這是她十八歲的生辰,鍾夫人本想設宴邀友給她大辦一回的,想到這一年府中發生了那麼多事情,不想太惹眼,又把這個念頭歇下了。
不過雖然沒張揚,到了這一日也是足夠熱鬧的。
這日沒落雪,但天很冷,長明街的河道都結了冰。
一大早,剛用完早膳,宋曦就來了,她沒帶夫婿,到了之後就與鍾遙進了閨房,嘀嘀咕咕說了許多。
再之後,各處的慶生禮都送來了,多是近些日子與鍾府有來往的人家,或是想借著鍾遙與永安侯府交好的。
鍾嵐開啟禮盒一個個檢視,只收了些不貴重,且有過來往的清正人家的禮。
只有兩戶人家是例外。
一戶是徐國柱府,一處是永安侯府。
前者是因為交情匪淺,後者是因為馬上就是一家人了,再貴重的禮都是能收的。
謝遲的禮到的早,人卻是下午才來的,同行的還有老老實實的薛枋。
他長高了,低聲說話時,嗓音也由原本的雌雄難辨多了一絲沙啞,又被謝老夫人精緻裝扮了一番,學著謝遲客客氣氣與人說話時,儼然是個貴氣端方的小公子。
到鍾府時,鍾嵐去衙門忙公務去了,鍾沭不在,只有鍾懷秩夫婦接待了兩人。
鍾夫人沒認出這就是從前與鍾遙交好的那個“冰霜美人”,還驚奇地問:“這位小公子是?”

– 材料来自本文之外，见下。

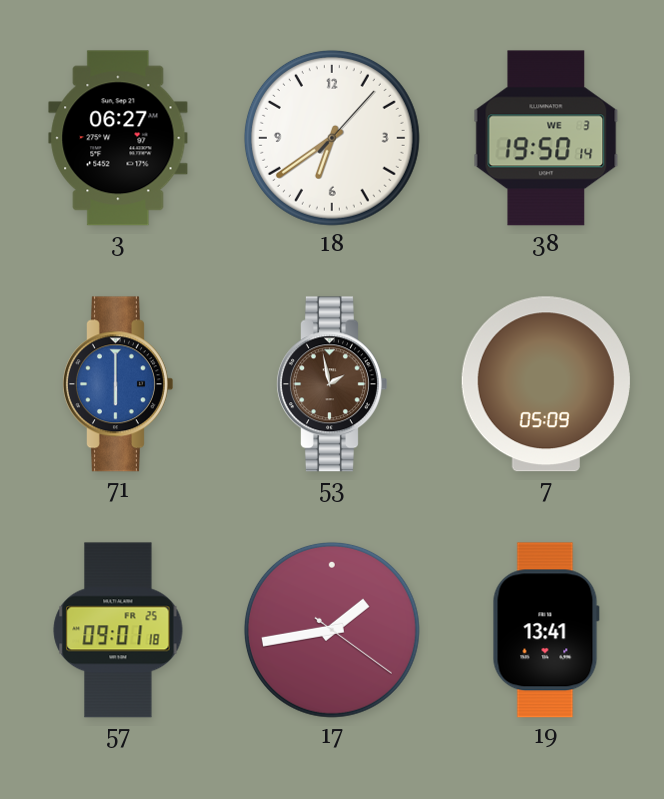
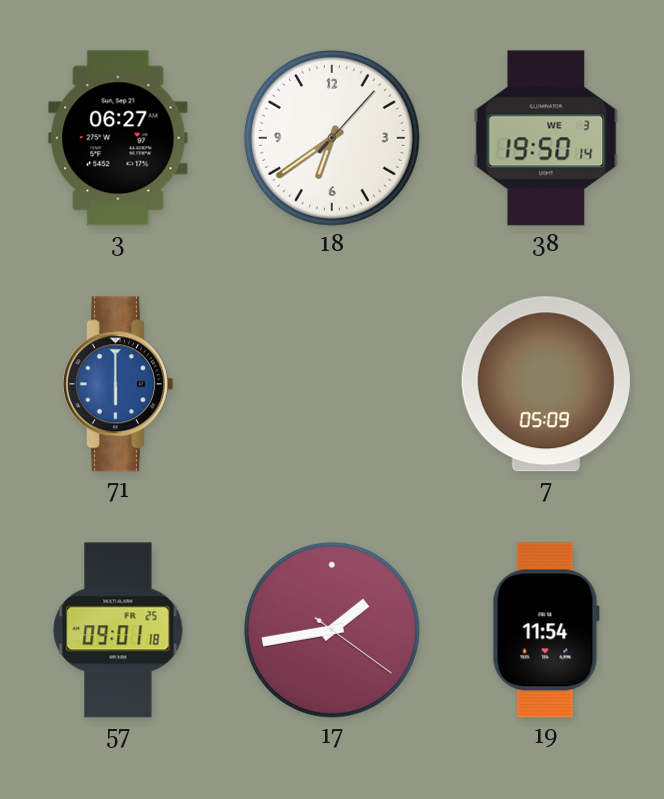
53: 1:58 -> none
19: 13:41 -> 11:54
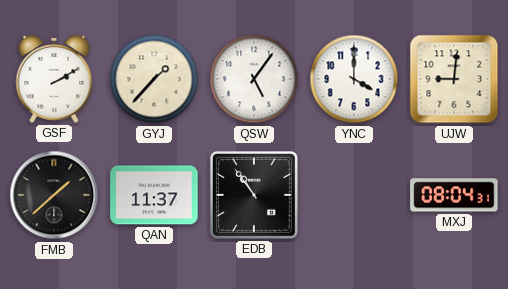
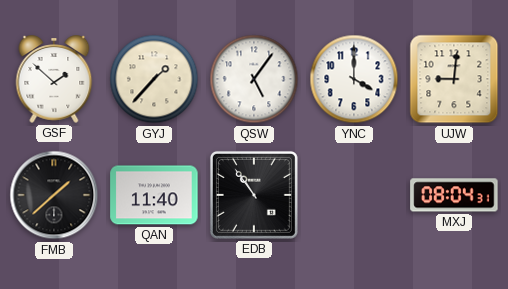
GSF: 2:10 -> 1:52
QAN: 11:37 -> 11:40
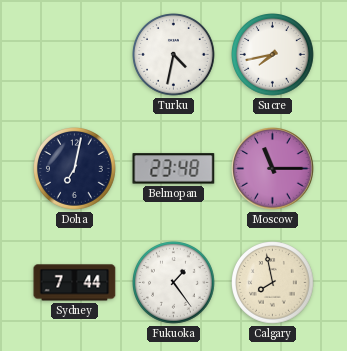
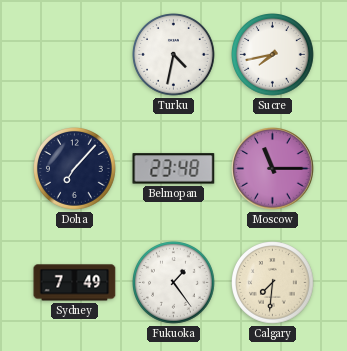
Doha: 7:02 -> 7:07
Sydney: 7:44 -> 7:49
Calgary: 7:58 -> 7:31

謝遲道:“是我祖父故友的孫兒,如今被養在祖母膝下,當喚我一聲兄長。”
一提“兄長”,鍾夫人就記起了侯府的先前那個“義女”。
她瞧了薛枋幾眼,再看了看謝遲,見這兩兄弟一個禮貌回應,一個淡然自若,張口欲言,欲言又止,惹得旁邊的鐘懷秩都疑惑了。
不過鍾夫人最終嚥下了想說的話,轉而問:“小公子叫甚麼名字?”
謝遲正在飲茶,聞言一頓,看向薛枋。
薛枋不肯用舊時的名字,又不能忘卻父母祖輩,左想右想也拿不定主意到底要姓謝還是姓薛,因此到現在還沒有能出口的名號。
他想了想,道:“叫我謝薛吳楊周吧。”
“……”
謝是侯府姓氏,薛是他父姓,吳是他母姓,楊是父母去世後待他很好的嬤嬤的姓,周是他自己最喜歡的姓。
鍾家幾口人全都被震住了。
謝遲也是眼皮一跳,不過他早就被磨鍊出來了,從容不迫道:“祖母要給他取新名上族譜,新名尚未取好,就先叫謝小弟吧。”
說著,謝遲放下茶盞,問:“鍾遙呢?”
鍾夫人道:“鬧脾氣,在屋裡生悶氣呢。”
前些日子雖說兩邊頻繁來往,但那都是媒人從中間轉達,或是侯府管家與鍾府的長輩們商量,謝遲與鍾遙雖偶爾有見面,但時間都不長,也基本沒甚麼說話的機會。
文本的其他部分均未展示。